§ EXERCISE DIRECTIONS
From the records below, copy every line that contains the word "Lundi".

§ RECORDS FOR THIS TASK
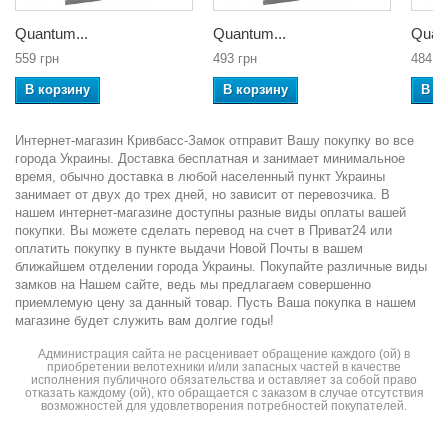
Quantum...
Quantum...
Quant
559 грн
493 грн
484 г
В корзину
В корзину
В к
Интернет-магазин Кривбасс-Замок отправит Вашу покупку во все
города Украины. Доставка бесплатная и занимает минимальное
время, обычно доставка в любой населенный пункт Украины
занимает от двух до трех дней, но зависит от перевозчика. В
нашем интернет-магазине доступны разные виды оплаты вашей
покупки. Вы можете сделать перевод на счет в Приват24 или
оплатить покупку в пункте выдачи Новой Почты в вашем
ближайшем отделении города Украины. Покупайте различные виды
замков на Нашем сайте, ведь мы предлагаем совершенно
приемлемую цену за данный товар. Пусть Ваша покупка в нашем
магазине будет служить вам долгие годы!
Администрация сайта не расценивает обращение каждого (ой) в
приобретении велотехники и/или запасных частей в качестве
исполнения публичного обязательства и оставляет за собой право
отказать каждому (ой), кто обращается с заказом в случае отсутствия
возможностей для удовлетворения потребностей покупателей.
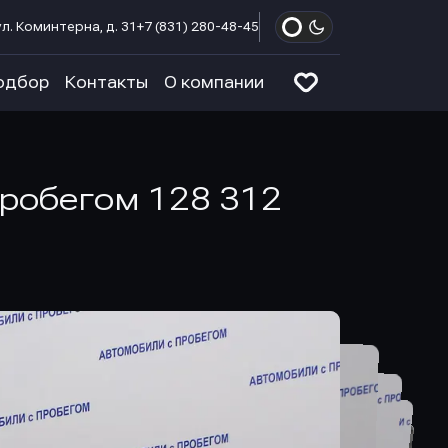
л. Коминтерна, д. 31
+7 (831) 280-48-45
одбор
Контакты
О компании
 пробегом 128 312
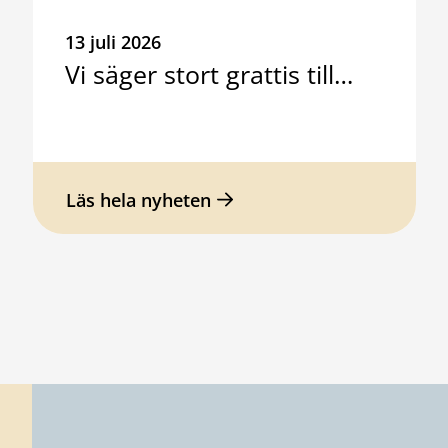
13 juli 2026
Vi säger stort grattis till…
Läs hela nyheten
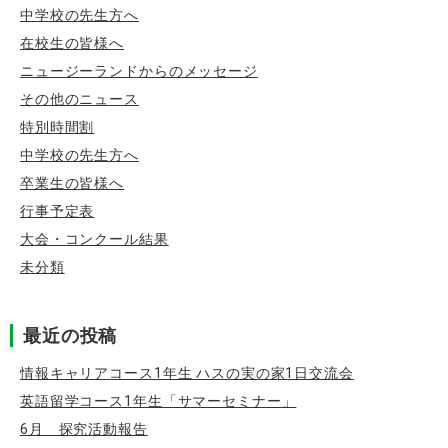
中学校の先生方へ
在校生の皆様へ
ニュージーランドからのメッセージ
その他のニュース
特別時間割
中学校の先生方へ
卒業生の皆様へ
行事予定表
大会・コンクール結果
未分類
最近の投稿
情報キャリアコース1年生 ハスの実の家1日交流会
英語留学コース1年生「サマーセミナー」
6月 探究活動報告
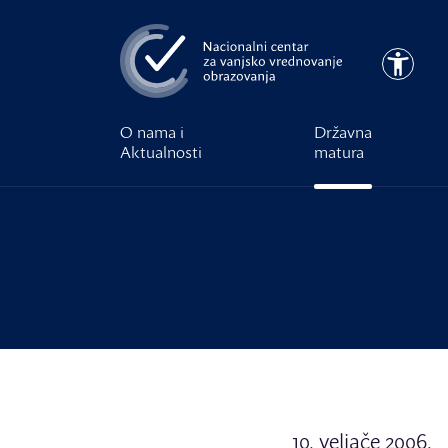
Preskoči na glavni sadržaj
Pristupa
O nama i
Državna
Aktualnosti
matura
10. veljače 2006.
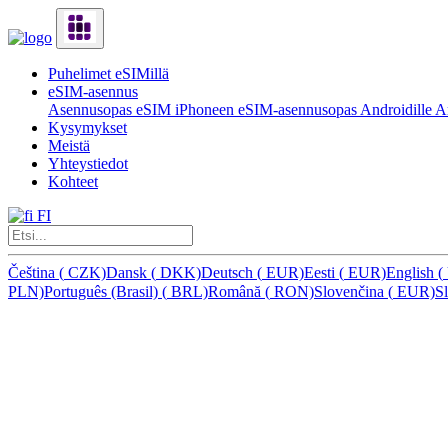
Puhelimet eSIMillä
eSIM-asennus
Asennusopas eSIM iPhoneen
eSIM-asennusopas Androidille
Ar
Kysymykset
Meistä
Yhteystiedot
Kohteet
FI
Čeština
(
CZK)
Dansk
(
DKK)
Deutsch
(
EUR)
Eesti
(
EUR)
English
(
PLN)
Português (Brasil)
(
BRL)
Română
(
RON)
Slovenčina
(
EUR)
S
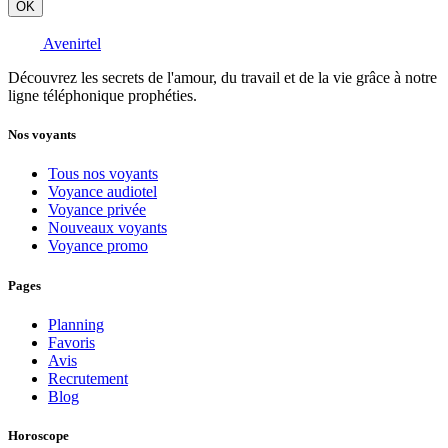
OK
Avenirtel
Découvrez les secrets de l'amour, du travail et de la vie grâce à notre
ligne téléphonique prophéties.
Nos voyants
Tous nos voyants
Voyance audiotel
Voyance privée
Nouveaux voyants
Voyance promo
Pages
Planning
Favoris
Avis
Recrutement
Blog
Horoscope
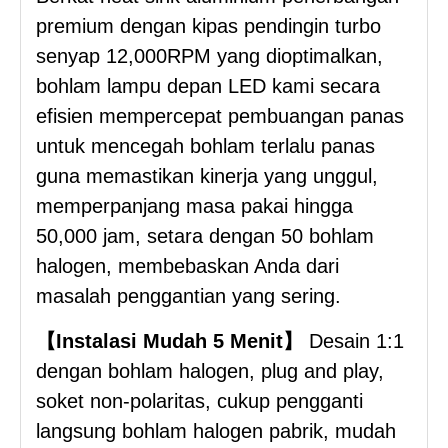
premium dengan kipas pendingin turbo
senyap 12,000RPM yang dioptimalkan,
bohlam lampu depan LED kami secara
efisien mempercepat pembuangan panas
untuk mencegah bohlam terlalu panas
guna memastikan kinerja yang unggul,
memperpanjang masa pakai hingga
50,000 jam, setara dengan 50 bohlam
halogen, membebaskan Anda dari
masalah penggantian yang sering.
【Instalasi Mudah 5 Menit】
Desain 1:1
dengan bohlam halogen, plug and play,
soket non-polaritas, cukup pengganti
langsung bohlam halogen pabrik, mudah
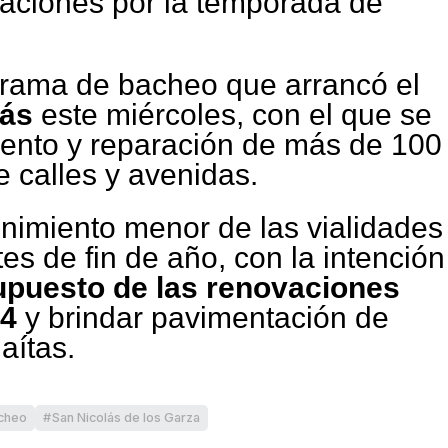
aciones por la temporada de
rama de bacheo que arrancó el
lás
este miércoles, con el que se
ento y reparación de más de 100
 calles y avenidas.
nimiento menor de las vialidades
es de fin de año, con la intención
upuesto de las renovaciones
24
y brindar pavimentación de
aítas.
cheo
San Nicolás de los Garza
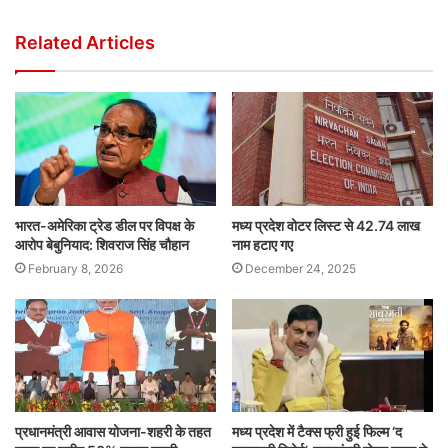
Related Articles
भारत-अमेरिका ट्रेड डील पर विपक्ष के
मध्य प्रदेश वोटर लिस्ट से 42.74 लाख
आरोप बेबुनियाद: शिवराज सिंह चौहान
नाम हटाए गए
February 8, 2026
December 24, 2025
प्रधानमंत्री आवास योजना-शहरी के तहत
मध्य प्रदेश में टैक्स फ्री हुई फिल्म ‘द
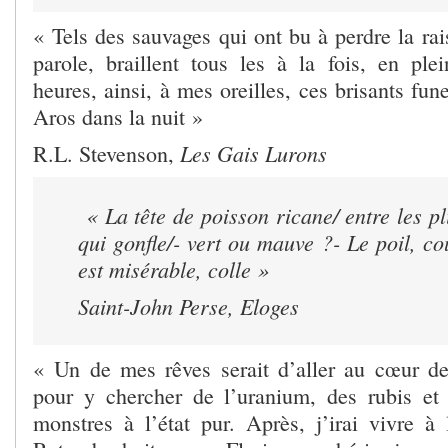
« Tels des sauvages qui ont bu à perdre la rai
parole, braillent tous les à la fois, en plei
heures, ainsi, à mes oreilles, ces brisants fun
Aros dans la nuit »
Les Gais Lurons
R.L. Stevenson,
« La tête de poisson ricane/ entre les pl
qui gonfle/- vert ou mauve ?- Le poil, cou
est misérable, colle »
Saint-John Perse,
Eloges
« Un de mes rêves serait d’aller au cœur de
pour y chercher de l’uranium, des rubis et 
monstres à l’état pur. Après, j’irai vivre à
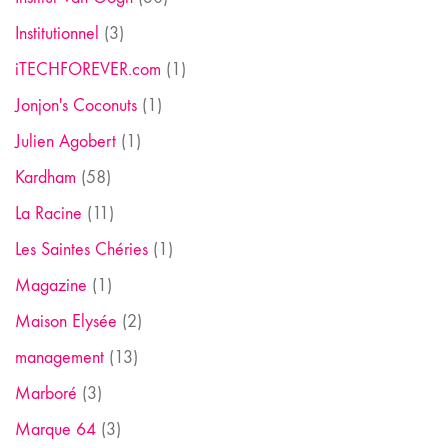
Institutionnel
(3)
iTECHFOREVER.com
(1)
Jonjon's Coconuts
(1)
Julien Agobert
(1)
Kardham
(58)
La Racine
(11)
Les Saintes Chéries
(1)
Magazine
(1)
Maison Elysée
(2)
management
(13)
Marboré
(3)
Marque 64
(3)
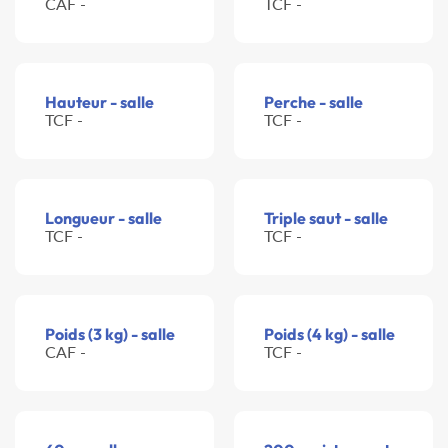
CAF -
TCF -
Hauteur - salle
Perche - salle
TCF -
TCF -
Longueur - salle
Triple saut - salle
TCF -
TCF -
Poids (3 kg) - salle
Poids (4 kg) - salle
CAF -
TCF -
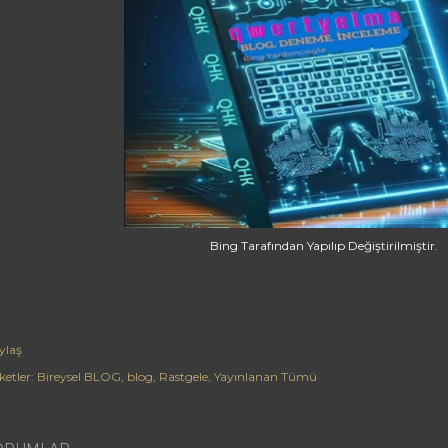
Bing Tarafından Yapılıp Değiştirilmiştir.
ylaş
ketler:
Bireysel BLOG
blog
Rastgele
Yayınlanan Tümü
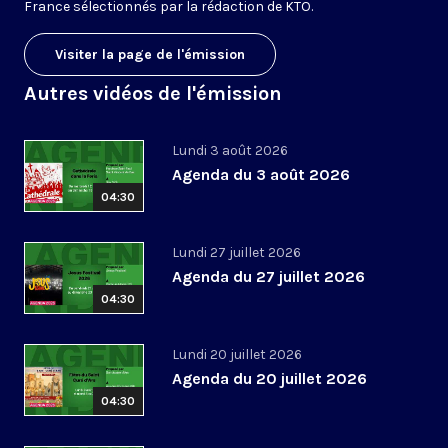
France sélectionnés par la rédaction de KTO.
Visiter la page de l'émission
Autres vidéos de l'émission
Lundi 3 août 2026
Agenda du 3 août 2026
04:30
Lundi 27 juillet 2026
Agenda du 27 juillet 2026
04:30
Lundi 20 juillet 2026
Agenda du 20 juillet 2026
04:30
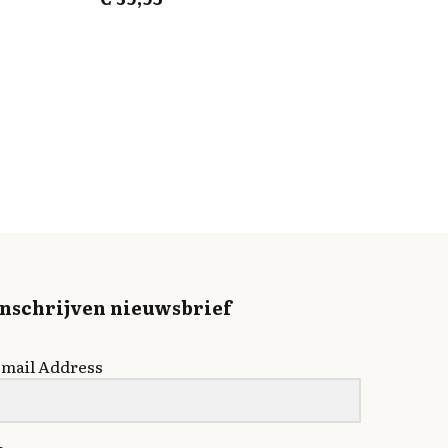
Inschrijven nieuwsbrief
mail Address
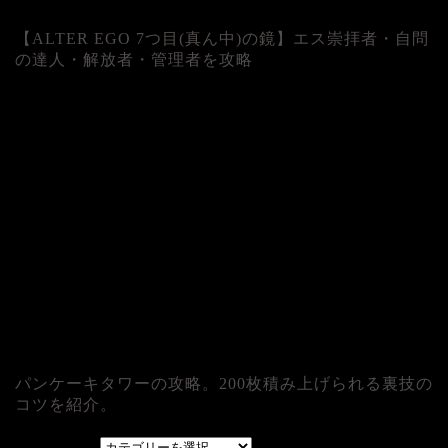
【ALTER EGO 7つ目(真ん中)の鏡】エス崇拝者・自問
の達人・解放者・管理者を攻略
パンケーキタワーの攻略。200枚積み上げられる裏技の
コツを紹介。
カテゴリー
カテゴリー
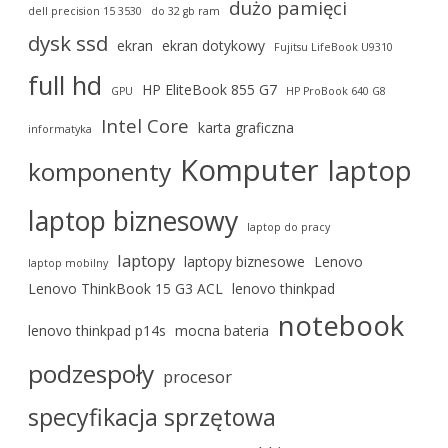
dużo pamięci
dell precision 15 3530
do 32 gb ram
dysk ssd
ekran
ekran dotykowy
Fujitsu LifeBook U9310
full hd
HP EliteBook 855 G7
GPU
HP ProBook 640 G8
Intel Core
karta graficzna
informatyka
Komputer
laptop
komponenty
laptop biznesowy
laptop do pracy
laptopy
laptopy biznesowe
Lenovo
laptop mobilny
Lenovo ThinkBook 15 G3 ACL
lenovo thinkpad
notebook
lenovo thinkpad p14s
mocna bateria
podzespoły
procesor
specyfikacja sprzętowa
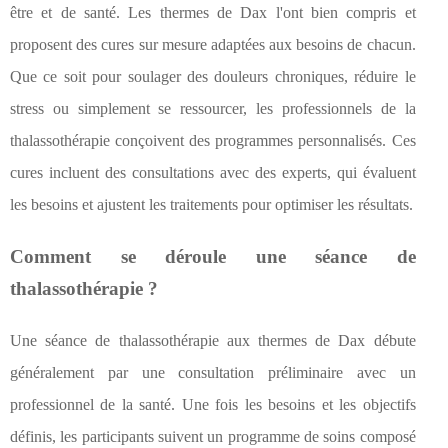
être et de santé. Les thermes de Dax l'ont bien compris et
proposent des cures sur mesure adaptées aux besoins de chacun.
Que ce soit pour soulager des douleurs chroniques, réduire le
stress ou simplement se ressourcer, les professionnels de la
thalassothérapie conçoivent des programmes personnalisés. Ces
cures incluent des consultations avec des experts, qui évaluent
les besoins et ajustent les traitements pour optimiser les résultats.
Comment se déroule une séance de
thalassothérapie ?
Une séance de thalassothérapie aux thermes de Dax débute
généralement par une consultation préliminaire avec un
professionnel de la santé. Une fois les besoins et les objectifs
définis, les participants suivent un programme de soins composé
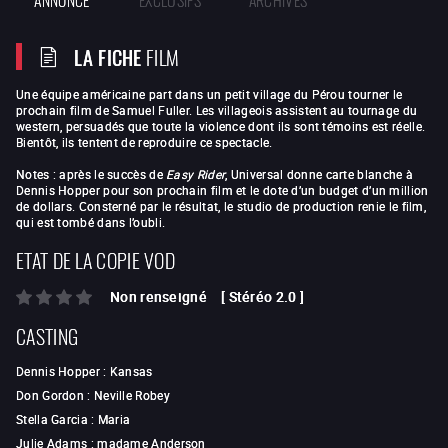
LA FICHE
FILM
Une équipe américaine part dans un petit village du Pérou tourner le
prochain film de Samuel Fuller. Les villageois assistent au tournage du
western, persuadés que toute la violence dont ils sont témoins est réelle.
Bientôt, ils tentent de reproduire ce spectacle.
Notes : après le succès de
Easy Rider
, Universal donne carte blanche à
Dennis Hopper pour son prochain film et le dote d’un budget d’un million
de dollars. Consterné par le résultat, le studio de production renie le film,
qui est tombé dans l’oubli.
ETAT DE LA COPIE VOD
Non renseigné
[
Stéréo 2.0
]
CASTING
Dennis Hopper
:
Kansas
Don Gordon
:
Neville Robey
Stella Garcia
:
Maria
Julie Adams
:
madame Anderson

§ OUTPUT FOR THIS EXERCISE
Lundi 3 août 2026
Lundi 27 juillet 2026
Lundi 20 juillet 2026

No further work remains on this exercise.